▶ [What to work on]: Below are records; copy every line among them that contains the word "Main".

** Data supplied follows **

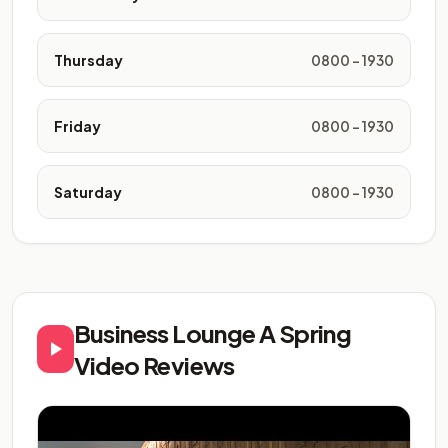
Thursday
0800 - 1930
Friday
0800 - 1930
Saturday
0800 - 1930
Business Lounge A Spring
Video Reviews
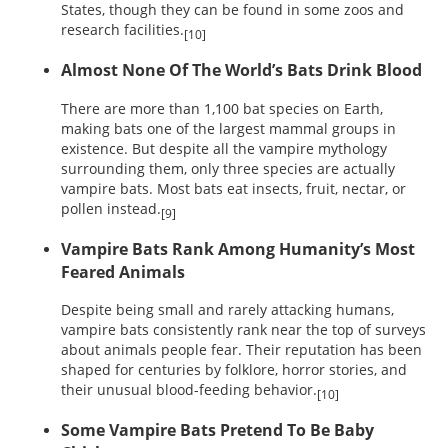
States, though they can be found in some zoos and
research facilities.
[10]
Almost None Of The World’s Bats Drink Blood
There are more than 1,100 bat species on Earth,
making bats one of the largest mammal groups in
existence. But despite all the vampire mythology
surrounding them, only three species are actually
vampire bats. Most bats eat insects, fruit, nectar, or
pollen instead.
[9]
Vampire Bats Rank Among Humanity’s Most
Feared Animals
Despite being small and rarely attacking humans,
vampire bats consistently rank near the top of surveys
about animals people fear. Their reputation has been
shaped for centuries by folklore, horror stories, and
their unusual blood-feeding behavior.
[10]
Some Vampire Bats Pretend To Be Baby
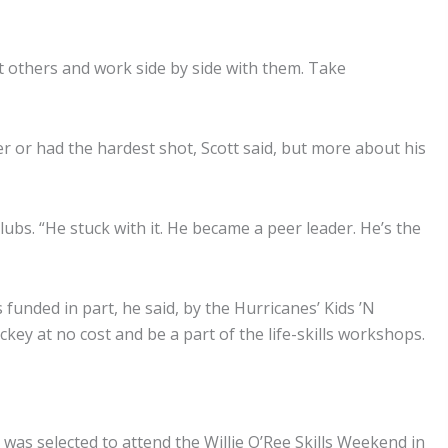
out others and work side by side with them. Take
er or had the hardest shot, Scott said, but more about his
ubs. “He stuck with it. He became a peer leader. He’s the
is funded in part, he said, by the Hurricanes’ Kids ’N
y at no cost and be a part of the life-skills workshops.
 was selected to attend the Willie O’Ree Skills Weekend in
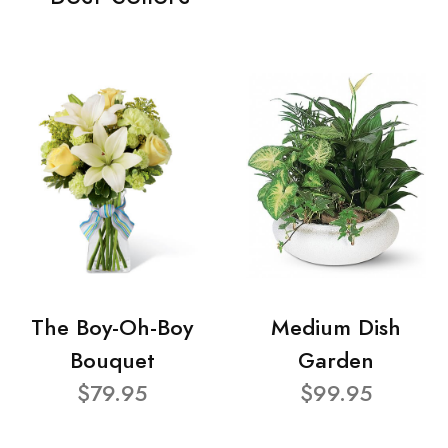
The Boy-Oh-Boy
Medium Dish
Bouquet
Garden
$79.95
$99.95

** End of Data supplied **
** Data supplied follows **

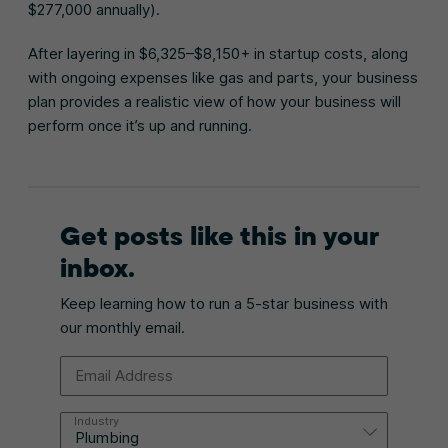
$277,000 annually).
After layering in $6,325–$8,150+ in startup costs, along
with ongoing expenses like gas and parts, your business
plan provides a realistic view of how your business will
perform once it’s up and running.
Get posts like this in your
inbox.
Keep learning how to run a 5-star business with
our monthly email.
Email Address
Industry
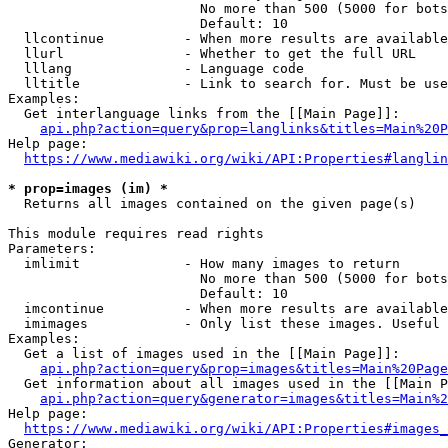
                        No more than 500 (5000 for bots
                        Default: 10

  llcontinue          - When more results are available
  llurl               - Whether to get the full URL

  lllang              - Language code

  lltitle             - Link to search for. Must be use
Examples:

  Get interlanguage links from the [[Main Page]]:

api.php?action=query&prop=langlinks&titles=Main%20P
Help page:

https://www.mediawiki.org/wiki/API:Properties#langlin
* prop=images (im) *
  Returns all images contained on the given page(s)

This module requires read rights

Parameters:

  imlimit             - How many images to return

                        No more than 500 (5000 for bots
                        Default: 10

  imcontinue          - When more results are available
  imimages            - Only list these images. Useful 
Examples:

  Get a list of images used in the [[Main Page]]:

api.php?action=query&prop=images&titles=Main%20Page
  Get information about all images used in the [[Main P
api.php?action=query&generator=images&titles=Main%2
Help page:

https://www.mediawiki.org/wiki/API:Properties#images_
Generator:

** End of Data supplied **

▶ [Output of the task]:
  Get interlanguage links from the [[Main Page]]:
api.php?action=query&prop=langlinks&titles=Main%20P
  Get a list of images used in the [[Main Page]]:
api.php?action=query&prop=images&titles=Main%20Page
  Get information about all images used in the [[Main P
api.php?action=query&generator=images&titles=Main%2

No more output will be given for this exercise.